### The task
Transcribe, starting at the line with "personal development" and ending at the line with "First Select Gold", every line of the material below exactly, but leave out the pictures and anything outside that span.

### Provided information
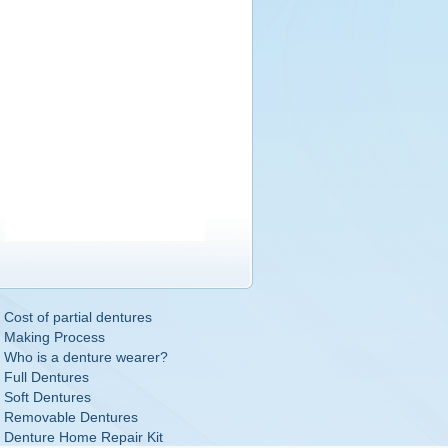
Cost of partial dentures
Making Process
Who is a denture wearer?
Full Dentures
Soft Dentures
Removable Dentures
Denture Home Repair Kit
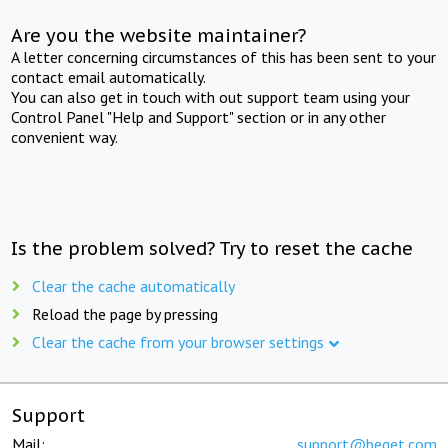
Are you the website maintainer?
A letter concerning circumstances of this has been sent to your
contact email automatically.
You can also get in touch with out support team using your
Control Panel "Help and Support" section or in any other
convenient way.
Is the problem solved? Try to reset the cache
Clear the cache automatically
Reload the page by pressing
Clear the cache from your browser settings
Support
Mail:
support@beget.com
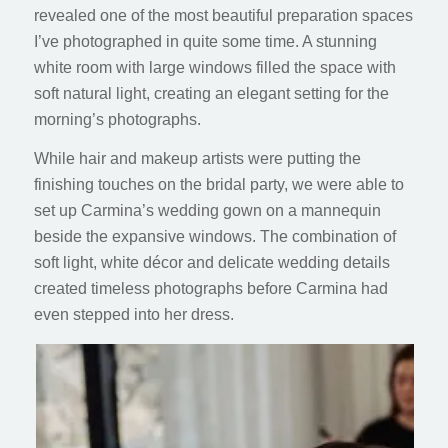
revealed one of the most beautiful preparation spaces
I’ve photographed in quite some time. A stunning
white room with large windows filled the space with
soft natural light, creating an elegant setting for the
morning’s photographs.
While hair and makeup artists were putting the
finishing touches on the bridal party, we were able to
set up Carmina’s wedding gown on a mannequin
beside the expansive windows. The combination of
soft light, white décor and delicate wedding details
created timeless photographs before Carmina had
even stepped into her dress.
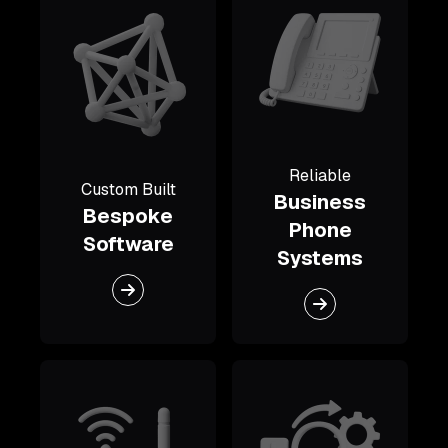
Reliable
Custom Built
Business
Bespoke
Phone
Software
Systems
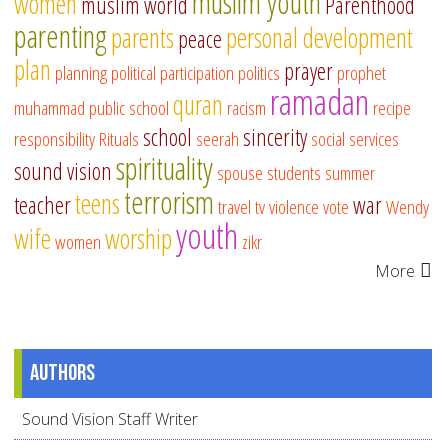
muslim youth
women
muslim world
Parenthood
parenting
parents
personal development
peace
plan
prayer
planning
political participation
politics
prophet
ramadan
quran
muhammad
public school
racism
recipe
school
sincerity
responsibility
Rituals
seerah
social services
spirituality
sound vision
spouse
students
summer
terrorism
teens
teacher
war
travel
tv
violence
vote
Wendy
youth
wife
worship
women
zikr
More
Authors
Sound Vision Staff Writer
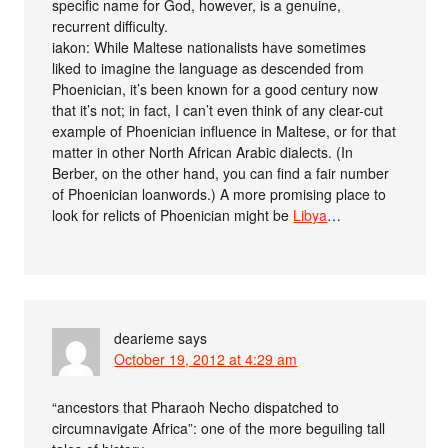
specific name for God, however, is a genuine,
recurrent difficulty.
iakon: While Maltese nationalists have sometimes
liked to imagine the language as descended from
Phoenician, it’s been known for a good century now
that it’s not; in fact, I can’t even think of any clear-cut
example of Phoenician influence in Maltese, or for that
matter in other North African Arabic dialects. (In
Berber, on the other hand, you can find a fair number
of Phoenician loanwords.) A more promising place to
look for relicts of Phoenician might be
Libya
…
dearieme
says
October 19, 2012 at 4:29 am
“ancestors that Pharaoh Necho dispatched to
circumnavigate Africa”: one of the more beguiling tall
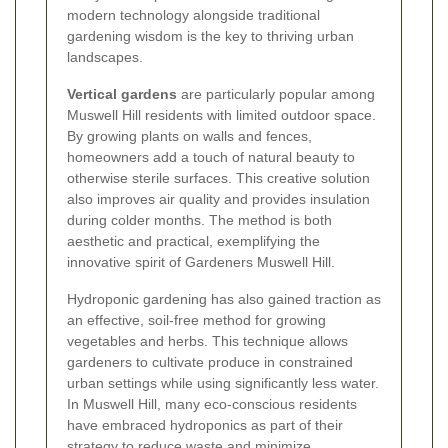
modern technology alongside traditional
gardening wisdom is the key to thriving urban
landscapes.
Vertical gardens
are particularly popular among
Muswell Hill residents with limited outdoor space.
By growing plants on walls and fences,
homeowners add a touch of natural beauty to
otherwise sterile surfaces. This creative solution
also improves air quality and provides insulation
during colder months. The method is both
aesthetic and practical, exemplifying the
innovative spirit of Gardeners Muswell Hill.
Hydroponic gardening has also gained traction as
an effective, soil-free method for growing
vegetables and herbs. This technique allows
gardeners to cultivate produce in constrained
urban settings while using significantly less water.
In Muswell Hill, many eco-conscious residents
have embraced hydroponics as part of their
strategy to reduce waste and minimize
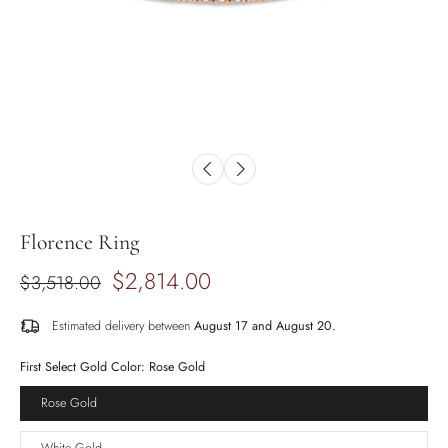
Florence Ring
$2,814.00
$3,518.00
Estimated delivery between
August 17 and August 20.
First Select Gold Color:
Rose Gold
Rose Gold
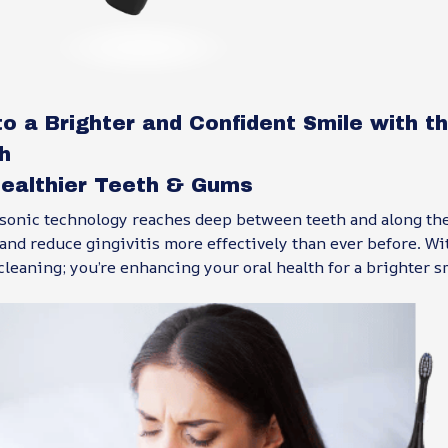
to a Brighter and Confident Smile with 
h
ealthier Teeth & Gums
 sonic technology reaches deep between teeth and along the
nd reduce gingivitis more effectively than ever before. Wi
 cleaning; you’re enhancing your oral health for a brighter s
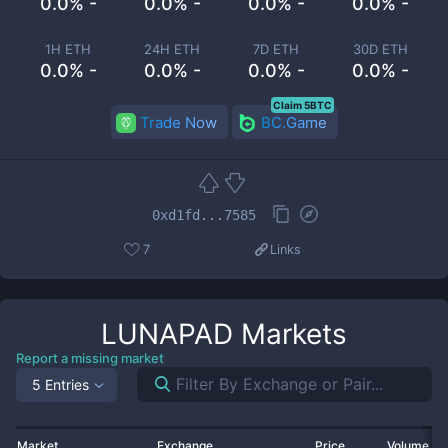
0.0% -
0.0% -
0.0% -
0.0% -
1H ETH
24H ETH
7D ETH
30D ETH
0.0% -
0.0% -
0.0% -
0.0% -
Claim 5BTC
Trade Now
BC.Game
0xd1fd...7585
7
Links
LUNAPAD
Markets
Report a missing market
5 Entries
Market
Exchange
Price
Volume 2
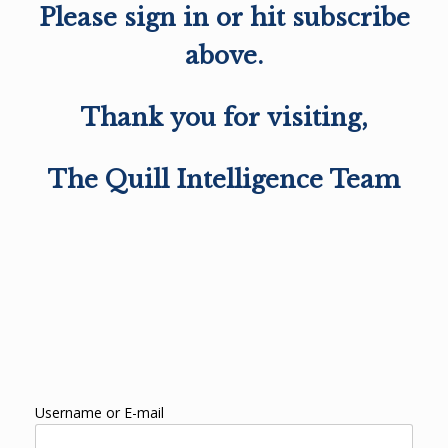
Please sign in or hit subscribe
above.
Thank you for visiting,
The Quill Intelligence Team
Username or E-mail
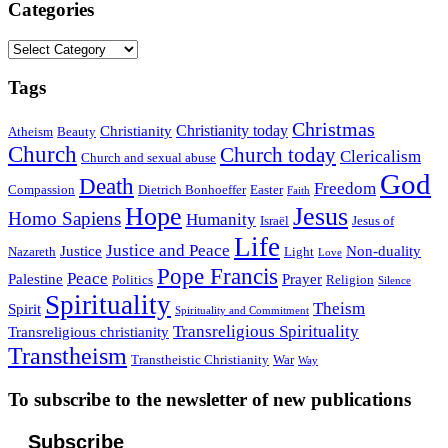
Categories
Categories
Tags
Christmas
Christianity today
Christianity
Atheism
Beauty
Church
Church today
Clericalism
Church and sexual abuse
God
Death
Freedom
Compassion
Dietrich Bonhoeffer
Easter
Faith
Hope
Jesus
Homo Sapiens
Humanity
Israël
Jesus of
Life
Justice and Peace
Justice
Non-duality
Nazareth
Light
Love
Pope Francis
Peace
Palestine
Prayer
Politics
Religion
Silence
Spirituality
Theism
Spirit
Spirituality and Commitment
Transreligious Spirituality
Transreligious christianity
Transtheism
Transtheistic Christianity
War
Way
To subscribe to the newsletter of new publications
Subscribe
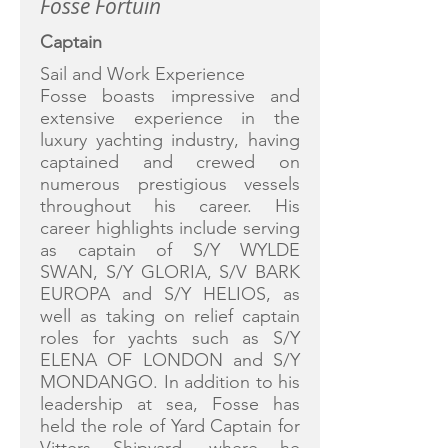
Fosse Fortuin
Captain
Sail and Work Experience
Fosse boasts impressive and
extensive experience in the
luxury yachting industry, having
captained and crewed on
numerous prestigious vessels
throughout his career. His
career highlights include serving
as captain of S/Y WYLDE
SWAN, S/Y GLORIA, S/V BARK
EUROPA and S/Y HELIOS, as
well as taking on relief captain
roles for yachts such as S/Y
ELENA OF LONDON and S/Y
MONDANGO. In addition to his
leadership at sea, Fosse has
held the role of Yard Captain for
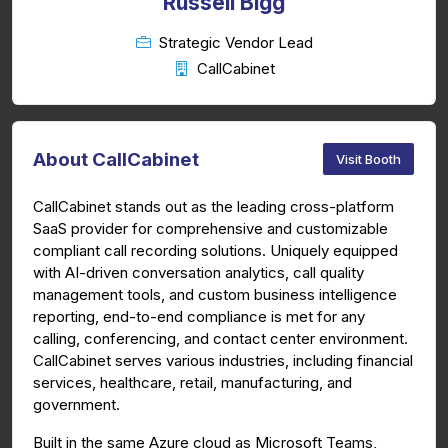
Russell Bigg
Strategic Vendor Lead
CallCabinet
About CallCabinet
Visit Booth
CallCabinet stands out as the leading cross-platform
SaaS provider for comprehensive and customizable
compliant call recording solutions. Uniquely equipped
with AI-driven conversation analytics, call quality
management tools, and custom business intelligence
reporting, end-to-end compliance is met for any
calling, conferencing, and contact center environment.
CallCabinet serves various industries, including financial
services, healthcare, retail, manufacturing, and
government.
Built in the same Azure cloud as Microsoft Teams,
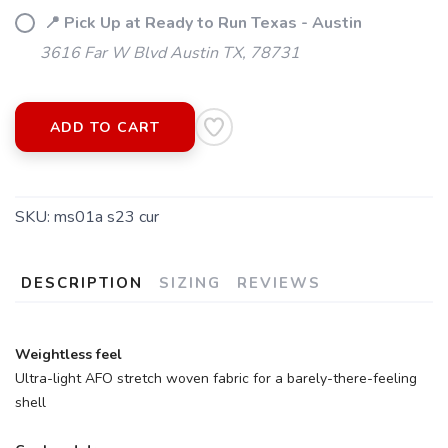
📍 Pick Up at Ready to Run Texas - Austin
3616 Far W Blvd Austin TX, 78731
ADD TO CART
SKU:
ms01a s23 cur
DESCRIPTION
SIZING
REVIEWS
Weightless feel
Ultra-light AFO stretch woven fabric for a barely-there-feeling
shell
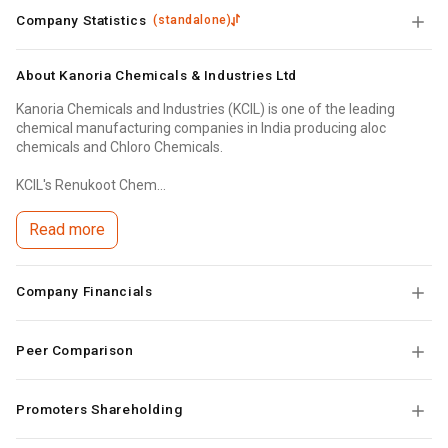
Company Statistics
(
standalone
)
About
Kanoria Chemicals & Industries Ltd
Kanoria Chemicals and Industries (KCIL) is one of the leading
chemical manufacturing companies in India producing aloc
chemicals and Chloro Chemicals.
KCIL's Renukoot Chem...
Read more
Company Financials
Peer Comparison
Promoters Shareholding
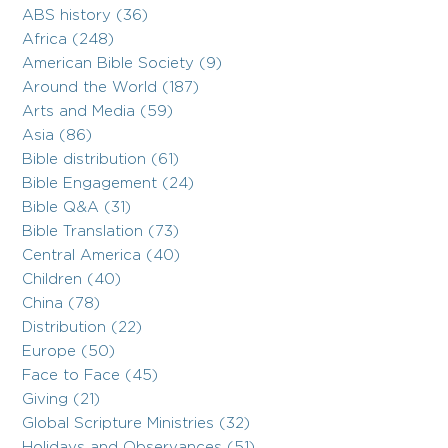
ABS history (36)
Africa (248)
American Bible Society (9)
Around the World (187)
Arts and Media (59)
Asia (86)
Bible distribution (61)
Bible Engagement (24)
Bible Q&A (31)
Bible Translation (73)
Central America (40)
Children (40)
China (78)
Distribution (22)
Europe (50)
Face to Face (45)
Giving (21)
Global Scripture Ministries (32)
Holidays and Observances (51)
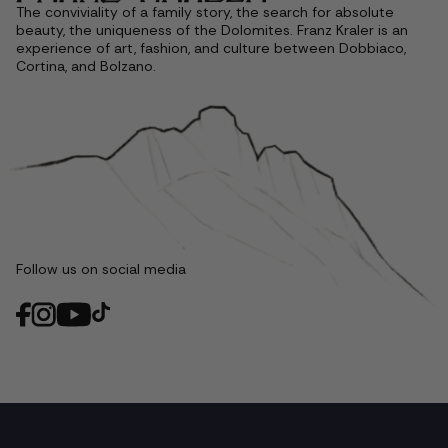
The conviviality of a family story, the search for absolute
beauty, the uniqueness of the Dolomites. Franz Kraler is an
experience of art, fashion, and culture between Dobbiaco,
Cortina, and Bolzano.
Follow us on social media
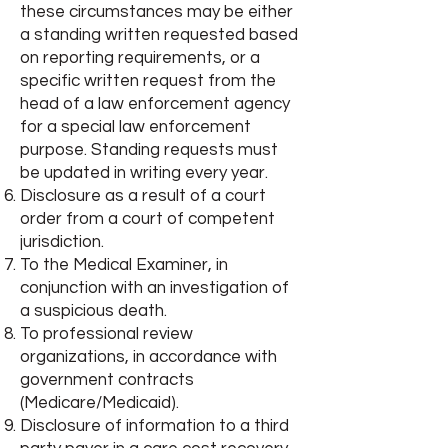
these circumstances may be either
a standing written requested based
on reporting requirements, or a
specific written request from the
head of a law enforcement agency
for a special law enforcement
purpose. Standing requests must
be updated in writing every year.
Disclosure as a result of a court
order from a court of competent
jurisdiction.
To the Medical Examiner, in
conjunction with an investigation of
a suspicious death.
To professional review
organizations, in accordance with
government contracts
(Medicare/Medicaid).
Disclosure of information to a third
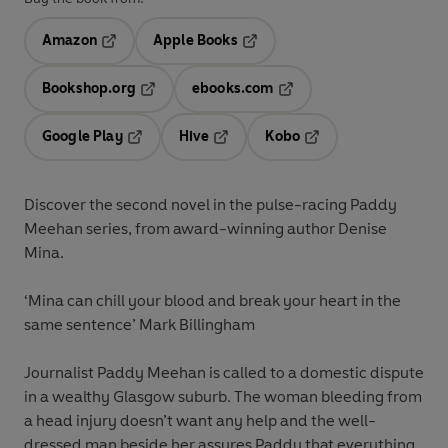
Amazon
Apple Books
Opens in a new tab
Opens in a new tab
Bookshop.org
ebooks.com
Opens in a new tab
Opens in a new tab
Google Play
Hive
Kobo
Opens in a new tab
Opens in a new tab
Opens in a new tab
Discover the second novel in the pulse-racing Paddy
Meehan series, from award-winning author Denise
Mina.
‘Mina can chill your blood and break your heart in the
same sentence’ Mark Billingham
Journalist Paddy Meehan is called to a domestic dispute
in a wealthy Glasgow suburb. The woman bleeding from
a head injury doesn’t want any help and the well-
dressed man beside her assures Paddy that everything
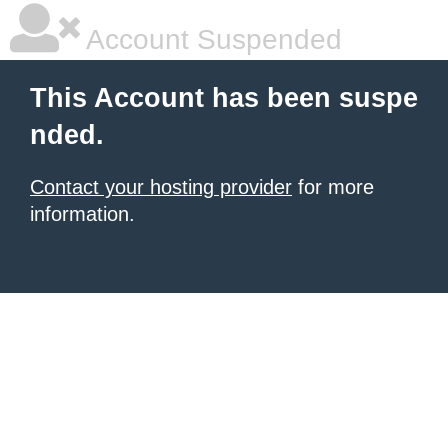
Account Suspended
This Account has been suspe
nded.
Contact your hosting provider
for more
information.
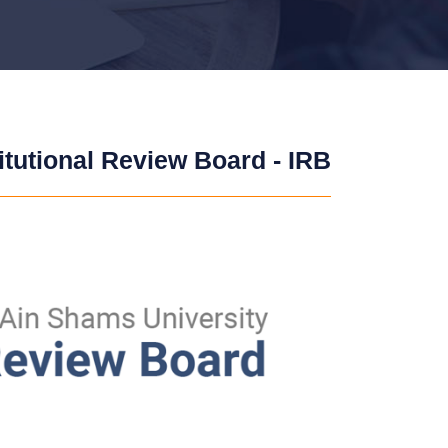
titutional Review Board - IRB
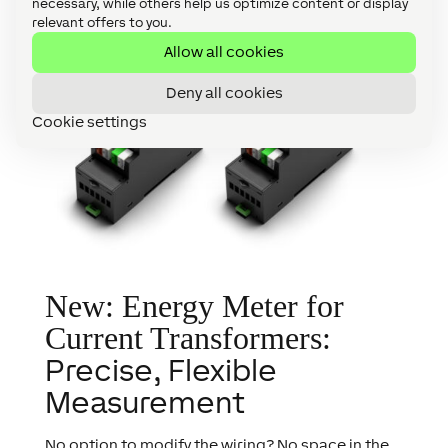
necessary, while others help us optimize content or display
relevant offers to you.
Allow all cookies
Deny all cookies
Cookie settings
New: Energy Meter for
Current Transformers:
Precise, Flexible
Measurement
No option to modify the wiring? No space in the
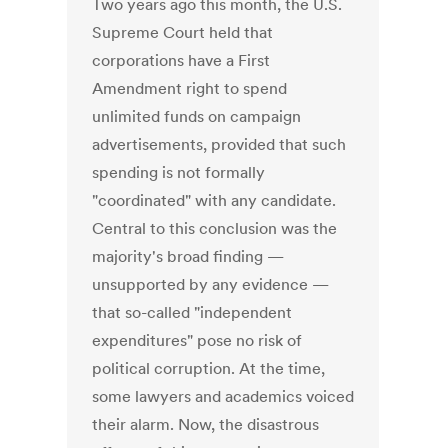
Two years ago this month, the U.S.
Supreme Court held that
corporations have a First
Amendment right to spend
unlimited funds on campaign
advertisements, provided that such
spending is not formally
"coordinated" with any candidate.
Central to this conclusion was the
majority's broad finding —
unsupported by any evidence —
that so-called "independent
expenditures" pose no risk of
political corruption. At the time,
some lawyers and academics voiced
their alarm. Now, the disastrous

### Solved exercise
personal development
peace
plan
prayer
planning
political participation
politics
prophet
ramadan
quran
muhammad
public school
racism
recipe
school
sincerity
responsibility
Rituals
seerah
social services
spirituality
sound vision
spouse
students
summer
terrorism
teens
teacher
war
travel
tv
violence
vote
Wendy
youth
wife
worship
women
zikr
More
Authors
Sound Vision Staff Writer
specific name for God, however, is a genuine,
recurrent difficulty.
iakon: While Maltese nationalists have sometimes
liked to imagine the language as descended from
Phoenician, it’s been known for a good century now
that it’s not; in fact, I can’t even think of any clear-cut
example of Phoenician influence in Maltese, or for that
matter in other North African Arabic dialects. (In
Berber, on the other hand, you can find a fair number
of Phoenician loanwords.) A more promising place to
look for relicts of Phoenician might be
Libya
…
dearieme
says
October 19, 2012 at 4:29 am
“ancestors that Pharaoh Necho dispatched to
circumnavigate Africa”: one of the more beguiling tall
modern technology alongside traditional
gardening wisdom is the key to thriving urban
landscapes.
Vertical gardens
are particularly popular among
Muswell Hill residents with limited outdoor space.
By growing plants on walls and fences,
homeowners add a touch of natural beauty to
otherwise sterile surfaces. This creative solution
also improves air quality and provides insulation
during colder months. The method is both
aesthetic and practical, exemplifying the
innovative spirit of Gardeners Muswell Hill.
Hydroponic gardening has also gained traction as
an effective, soil-free method for growing
vegetables and herbs. This technique allows
gardeners to cultivate produce in constrained
urban settings while using significantly less water.
In Muswell Hill, many eco-conscious residents
have embraced hydroponics as part of their
strategy to reduce waste and minimize
Florence Ring
$2,814.00
$3,518.00
Estimated delivery between
August 17 and August 20.
First Select Gold Color:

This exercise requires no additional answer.